Cuba entered a new phase of development in the nineteenth century, one that many historians consider the beginning of the island’s modern era in that central factories were established for the processing of sugar, railroads were built, free trade was further developed and foreign capital was invested in the island. This new century of expansion and prosperity proved unprecedented in Cuban history.

At this point, the Cuban baroque style began to bow out entirely and Cuba’s new “sugar palaces” were designed in the more fashionable neoclassical style, with tall classical columns and engaged pillars. In addition, there were large enclosed, but airy, courtyards and patios with surrounding galleried arcades incorporating columns, balconies with intricately carved classical arches, and shuttered windows and doorways.

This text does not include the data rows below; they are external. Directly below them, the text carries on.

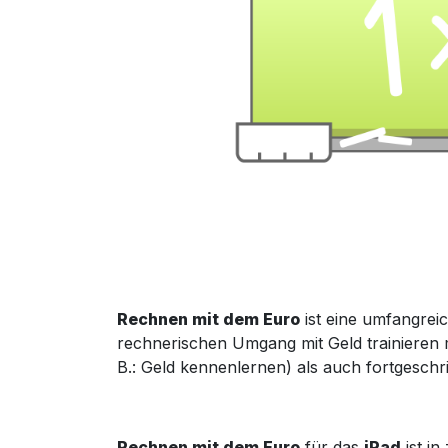
Rechnen mit dem Euro
ist ein
e
umfangreic
rechnerischen Umgang mit Geld trainieren
B.: Geld kennenlernen) als auch fortgeschri
Rechnen
mit dem Euro
für das
iPad
ist in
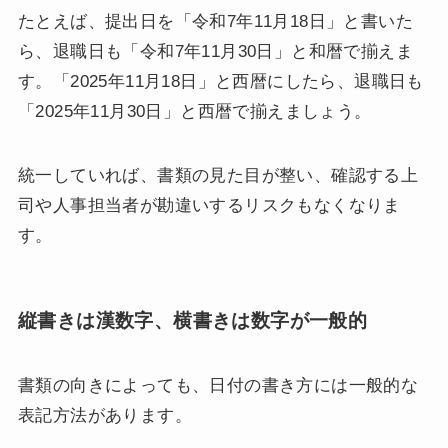
たとえば、提出日を「令和7年11月18日」と書いた
ら、退職日も「令和7年11月30日」と和暦で揃えま
す。「2025年11月18日」と西暦にしたら、退職日も
「2025年11月30日」と西暦で揃えましょう。
統一していれば、書類の見た目が整い、確認する上
司や人事担当者が勘違いするリスクもなくなりま
す。
縦書きは漢数字、横書きは数字が一般的
書類の向きによっても、日付の書き方には一般的な
表記方法があります。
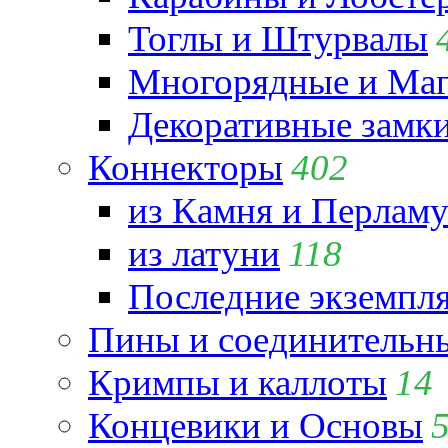
Тоглы и Штурвалы
Многорядные и Маг
Декоративные замк
Коннекторы
402
из Камня и Перламу
из латуни
118
Последние экземпл
Пины и соединительны
Кримпы и каллоты
14
Концевики и Основы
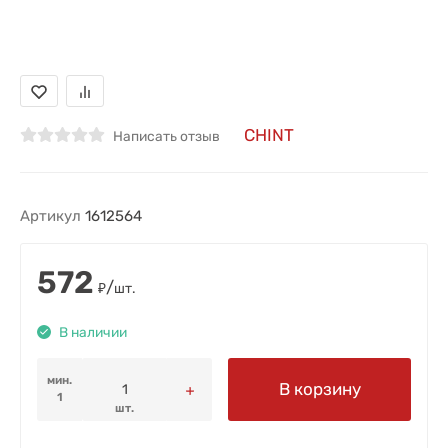
CHINT
Написать отзыв
Артикул
1612564
572
/
₽
шт.
В наличии
мин.
В корзину
1
шт.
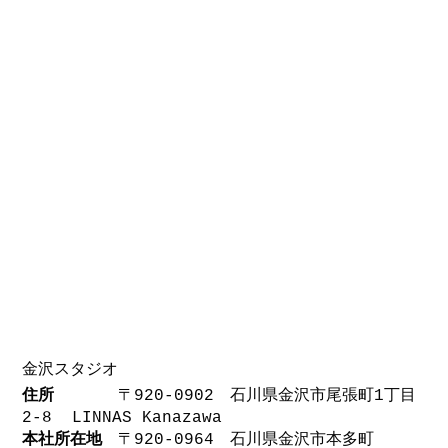
金沢スタジオ
住所
〒920-0902 石川県金沢市尾張町1丁目
2-8 LINNAS Kanazawa
​本社所在地
〒920-0964 石川県金沢市本多町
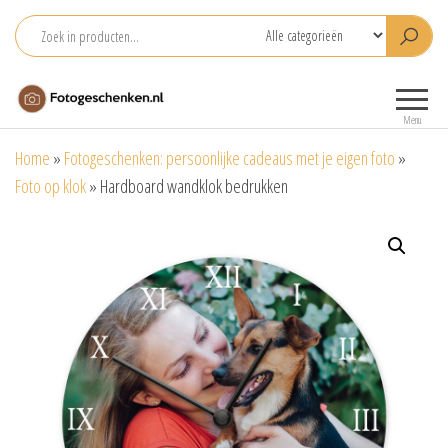
Ga
naar
de
Fotogeschenken.nl
De mooiste
inhoud
fotoproducten
Menu
voor je foto
Home
»
Fotogeschenken: persoonlijke cadeaus met je eigen foto
»
Foto op klok
»
Hardboard wandklok bedrukken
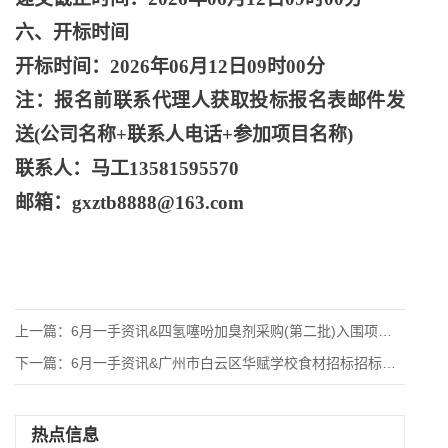
六、开标时间
开标时间：
2026年06月12日09时00分
注：报名前联系代理人获取投标报名表邮件发
送
(公司名称+联系人电话+参加项目名称)
联系人：马工
13581595570
邮箱：
gxztb8888@163.com
上一篇：
6月一手资讯&四氢噻吩加臭剂采购(第二批)入围项目招
下一篇：
6月一手资讯&广州市白云区华赋学校食材招标招标公告
热点信息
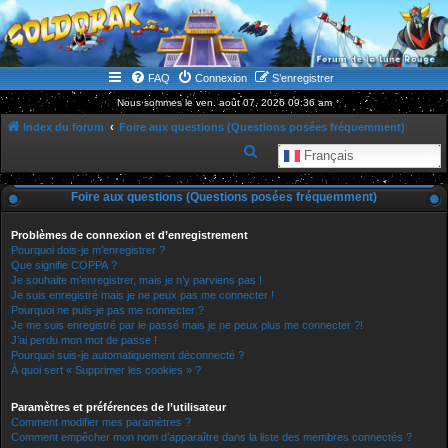
WWW.GOLDORAKGO.COM
le site de la Lune Rouge
FAQ
Connexion
S’enregistrer
Nous sommes le ven. août 07, 2026 09:36 am
Index du forum
Foire aux questions (Questions posées fréquemment)
R
Français
e
Foire aux questions (Questions posées fréquemment)
c
h
Problèmes de connexion et d’enregistrement
e
Pourquoi dois-je m’enregistrer ?
Que signifie COPPA ?
r
Je souhaite m’enregistrer, mais je n’y parviens pas !
Je suis enregistré mais je ne peux pas me connecter !
c
Pourquoi ne puis-je pas me connecter ?
h
Je me suis enregistré par le passé mais je ne peux plus me connecter ?!
J’ai perdu mon mot de passe !
e
Pourquoi suis-je automatiquement déconnecté ?
r
À quoi sert « Supprimer les cookies » ?
Paramètres et préférences de l’utilisateur
Comment modifier mes paramètres ?
Comment empêcher mon nom d’apparaître dans la liste des membres connectés ?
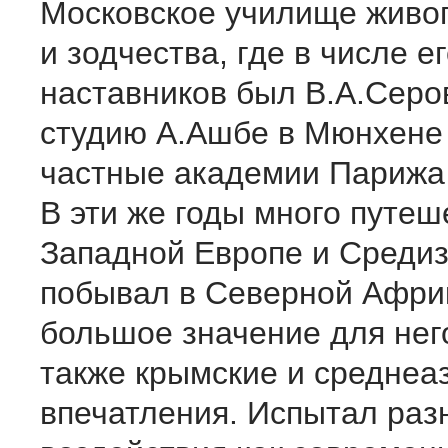
Московское училище живоп
и зодчества, где в числе е
наставников был В.А.Серо
студию А.Ашбе в Мюнхене 
частные академии Парижа 
В эти же годы много путеш
Западной Европе и Среди
побывал в Северной Африк
большое значение для нег
также крымские и среднеа
впечатления. Испытал ра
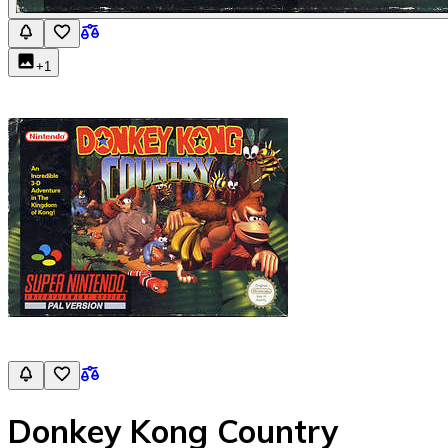
+
1
Donkey Kong Country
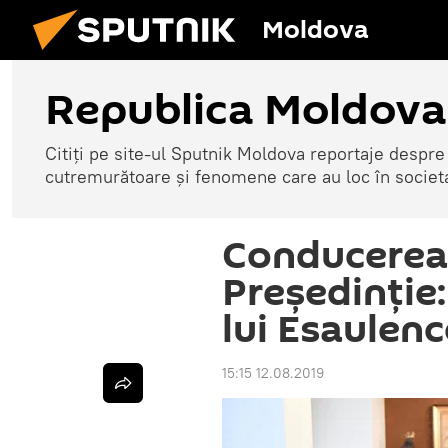
Moldova
Republica Moldova
Citiți pe site-ul Sputnik Moldova reportaje despre o
cutremurătoare și fenomene care au loc în societ
Conducerea S
Președinție
lui Esaulen
15:15 12.08.2019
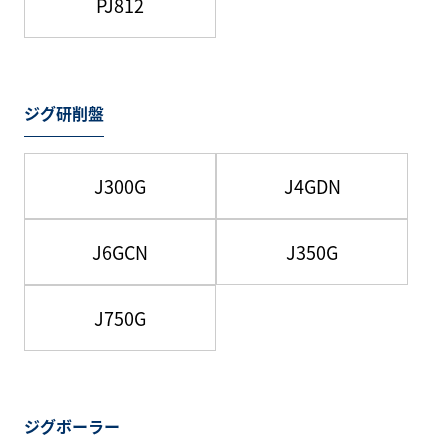
PJ812
ジグ研削盤
J300G
J4GDN
J6GCN
J350G
J750G
ジグボーラー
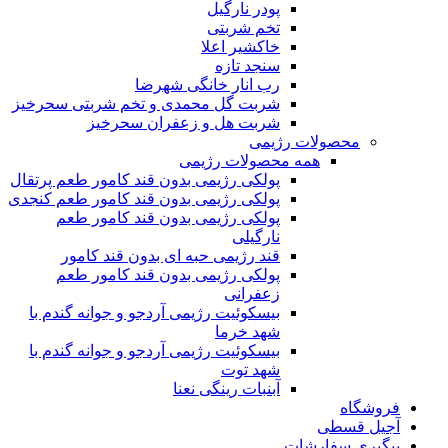
پودر نارگیل
تخم شربتی
خاکشیر اعلا
سنجد تازه
رب انار خانگی شهرضا
شربت گل محمدی و تخم شربتی سحرخیز
شربت هل و زعفران سحرخیز
محصولات رژیمی
همه محصولات رژیمی
پولکی رژیمی بدون قند کامور طعم پرتقال
پولکی رژیمی بدون قند کامور طعم کنجدی
پولکی رژیمی بدون قند کامور طعم
نارگیلی
قند رژیمی حبه ای بدون قند کامور
پولکی رژیمی بدون قند کامور طعم
زعفرانی
بيسکوئيت رژیمی آردجو و جوانه گندم با
شهد خرما
بيسکوئيت رژیمی آردجو و جوانه گندم با
شهد توت
آبنبات رینگی نعنا
فروشگاه
آجیل قسطی
پیگیری سفارشات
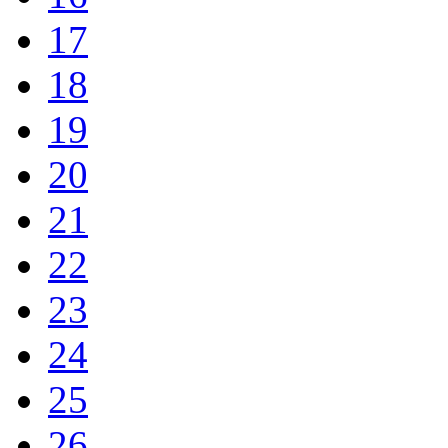
17
18
19
20
21
22
23
24
25
26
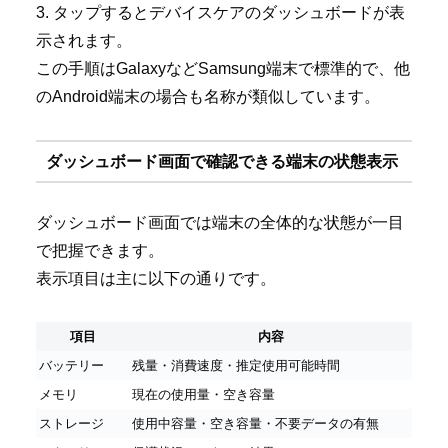
3. タップするとデバイスケアのダッシュボードが表
示されます。
この手順はGalaxyなどSamsung端末で標準的で、他
のAndroid端末の場合も名称が類似しています。
ダッシュボード画面で確認できる端末の状態表示
ダッシュボード画面では端末の全体的な状態が一目
で把握できます。
表示項目は主に以下の通りです。
項目
内容
バッテリー
残量・消費速度・推定使用可能時間
メモリ
現在の使用量・空き容量
ストレージ
使用中容量・空き容量・不要データの有無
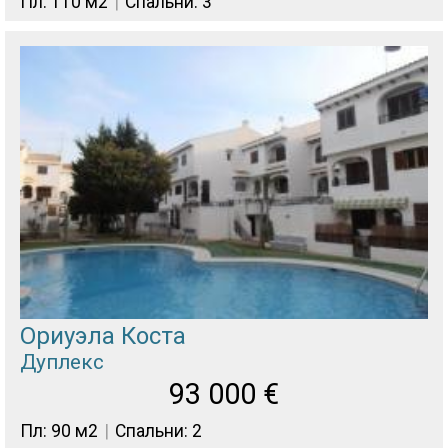
Пл: 110 м2
Спальни: 3
Ориуэла Коста
Дуплекс
93 000
€
Пл: 90 м2
Спальни: 2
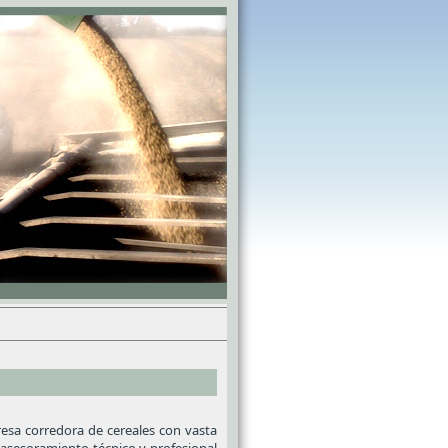
a corredora de cereales con vasta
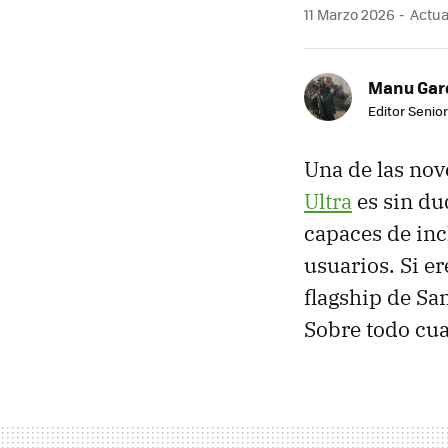
11 Marzo 2026
Actua
Manu Garc
Editor Senior
Una de las nov
Ultra
es sin du
capaces de inc
usuarios. Si er
flagship de Sa
Sobre todo cua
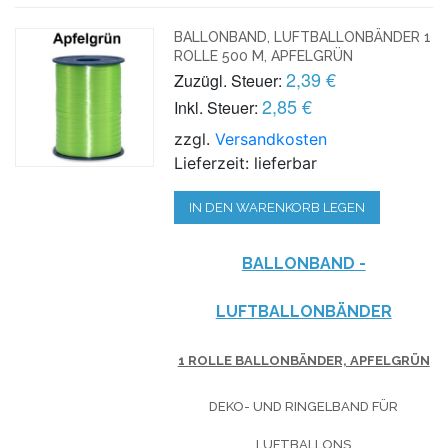
BALLONBAND, LUFTBALLONBÄNDER 1
ROLLE 500 M, APFELGRÜN
2,39 €
Zuzügl. Steuer:
2,85 €
Inkl. Steuer:
zzgl.
Versandkosten
Lieferzeit: lieferbar
IN DEN WARENKORB LEGEN
BALLONBAND -
LUFTBALLONBÄNDER
1 ROLLE BALLONBÄNDER, APFELGRÜN
DEKO- UND RINGELBAND FÜR
LUFTBALLONS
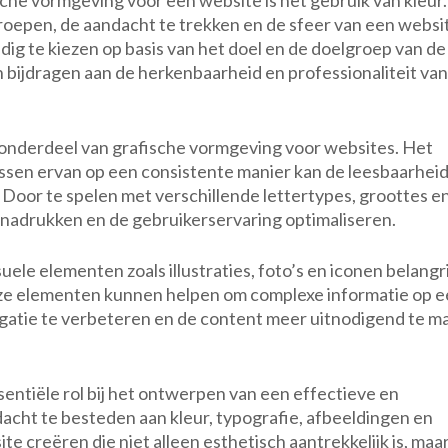
che vormgeving voor een website is het gebruik van kleur.
oepen, de aandacht te trekken en de sfeer van een websi
ldig te kiezen op basis van het doel en de doelgroep van de
bijdragen aan de herkenbaarheid en professionaliteit van
l onderdeel van grafische vormgeving voor websites. Het
passen ervan op een consistente manier kan de leesbaarhei
 Door te spelen met verschillende lettertypes, groottes e
benadrukken en de gebruikerservaring optimaliseren.
uele elementen zoals illustraties, foto’s en iconen belangri
eze elementen kunnen helpen om complexe informatie op 
igatie te verbeteren en de content meer uitnodigend te m
entiële rol bij het ontwerpen van een effectieve en
dacht te besteden aan kleur, typografie, afbeeldingen en
 creëren die niet alleen esthetisch aantrekkelijk is, maa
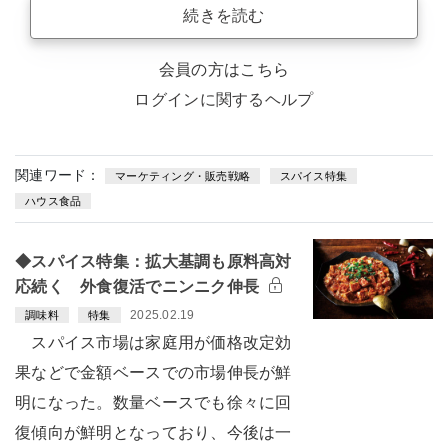
続きを読む
会員の方はこちら
ログインに関するヘルプ
関連ワード：
マーケティング・販売戦略
スパイス特集
ハウス食品
◆スパイス特集：拡大基調も原料高対
応続く 外食復活でニンニク伸長
2025.02.19
調味料
特集
スパイス市場は家庭用が価格改定効
果などで金額ベースでの市場伸長が鮮
明になった。数量ベースでも徐々に回
復傾向が鮮明となっており、今後は一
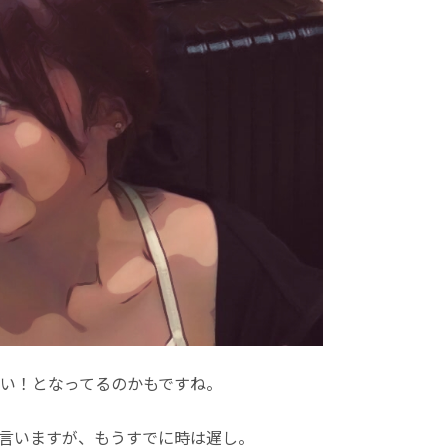
い！となってるのかもですね。
言いますが、もうすでに時は遅し。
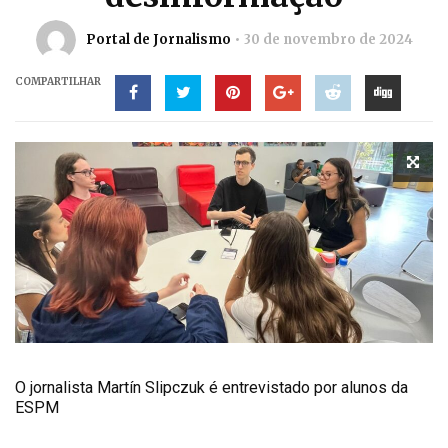
Portal de Jornalismo
30 de novembro de 2024
COMPARTILHAR
O jornalista Martín Slipczuk é entrevistado por alunos da
ESPM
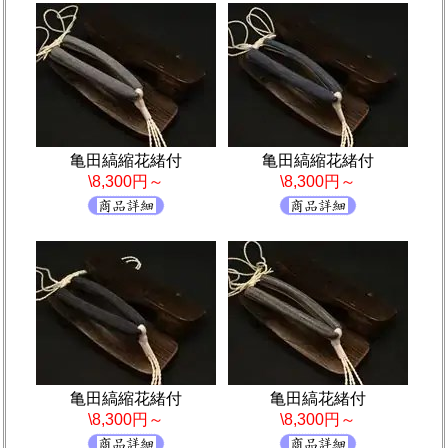
亀田縞縮花緒付
亀田縞縮花緒付
\8,300円～
\8,300円～
亀田縞縮花緒付
亀田縞花緒付
\8,300円～
\8,300円～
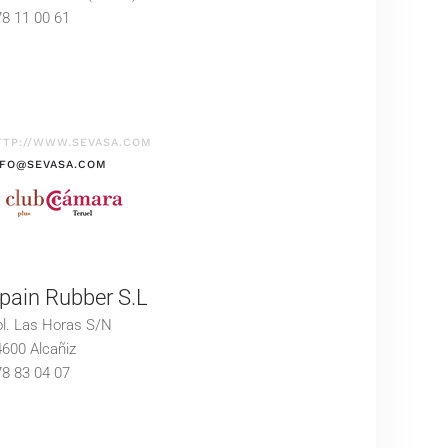
8 11 00 61
TTP://WWW.SEVASA.COM
NFO@SEVASA.COM
pain Rubber S.L
l. Las Horas S/N
600 Alcañiz
8 83 04 07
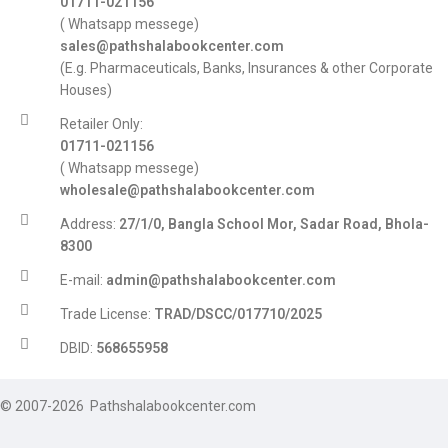
01711-021156
( Whatsapp messege)
sales@pathshalabookcenter.com
(E.g. Pharmaceuticals, Banks, Insurances & other Corporate
Houses)
Retailer Only:
01711-021156
( Whatsapp messege)
wholesale@pathshalabookcenter.com
Address:
27/1/0, Bangla School Mor, Sadar Road, Bhola-
8300
E-mail:
admin@pathshalabookcenter.com
Trade License:
TRAD/DSCC/017710/2025
DBID:
568655958
© 2007-2026 Pathshalabookcenter.com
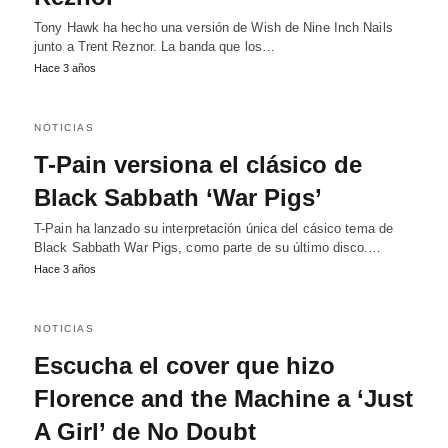
Tony Hawk ha hecho una versión de Wish de Nine Inch Nails
junto a Trent Reznor. La banda que los…
Hace 3 años
NOTICIAS
T-Pain versiona el clásico de
Black Sabbath ‘War Pigs’
T-Pain ha lanzado su interpretación única del cásico tema de
Black Sabbath War Pigs, como parte de su último disco.…
Hace 3 años
NOTICIAS
Escucha el cover que hizo
Florence and the Machine a ‘Just
A Girl’ de No Doubt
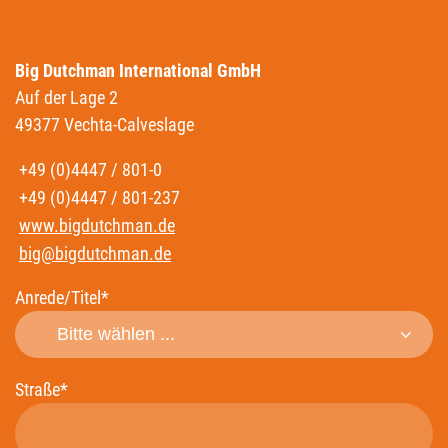
Big Dutchman International GmbH
Auf der Lage 2
49377 Vechta-Calveslage
+49 (0)4447 / 801-0
+49 (0)4447 / 801-237
www.bigdutchman.de
big@bigdutchman.de
Anrede/Titel*
Straße*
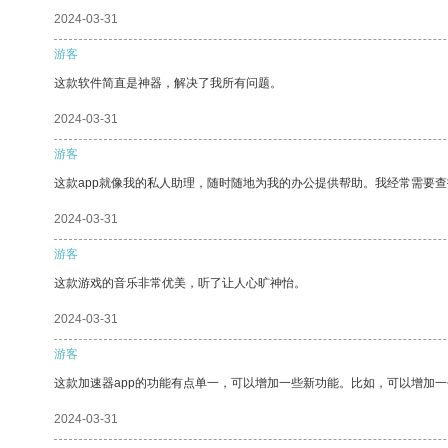
2024-03-31
游客
这款软件简直是神器，解决了我所有问题。
2024-03-31
游客
这款app就像我的私人助理，随时随地为我的办公提供帮助。我经常需要查
2024-03-31
游客
这款游戏的音乐非常优美，听了让人心旷神怡。
2024-03-31
游客
这款加速器app的功能有点单一，可以增加一些新功能。比如，可以增加
2024-03-31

The nineteenth century saw a division in Cuba between those of more recent Spanish origin and the Cuban-born Creole inhabitants. The former, many of whom held new pseudo titles created and awarded by the monarchy as incentive to immigrate to the island, were assigned influential governmental jobs. The Creoles, who owned the biggest plantations, were largely responsible for the development and success of the island’s economy. In time, a passionate loathing grew between these two privileged classes of islanders, with Cuba’s wealthy Creole class feeling alienated from Spain. This ultimately drove the colony toward a desire for independence from the mother country. The combination of the emancipation of slaves in 1886 — the major labor force, mainly from Africa, responsible for upper-class wealth — and the War of Independence from 1895–1898, brought about the decline of the sugar economy and saw the beginning of the dissolution of Cuba’s plantocracy.

Cuba’s new independence spawned a push for modernity in domestic architecture at the turn of the twentieth century. After the Spanish-American War in 1898, resulting in Cuba’s independence from Spain, the United States occupied the island until 1902. For the next three decades, billions of dollars from U.S. investments resulted in the growth of a new middle class and an expanding upper class, and were responsible for a building boom that created new suburbs throughout Cuba as well as massive civic constructions and public utilities. Architectural styles like the art nouveau, Beaux-Arts, and art deco blossomed in cities all over the island. By World War I, the influx of new wealth brought about a new era of building plush, grand mansions in the eclectic, neoclassical, and Beaux-Arts styles.

The dining room, bar, living area, and hallway are located in this large continuous space within the Casa de Alfred von Schulthess.

In the 1940s, modernism came into its glory in Cuba. It peaked in the 1950s, when thousands of new homes were designed in the contemporary fashion in the suburbs of towns and cities throughout the island. By the 1960s, Cuba’s architectural revolution abruptly ended. Following the Communist Revolution (1953–1959), most of the leading architects left the island and, in 1965, the School of Architecture closed, signifying the end of Cuba’s significant architectural development.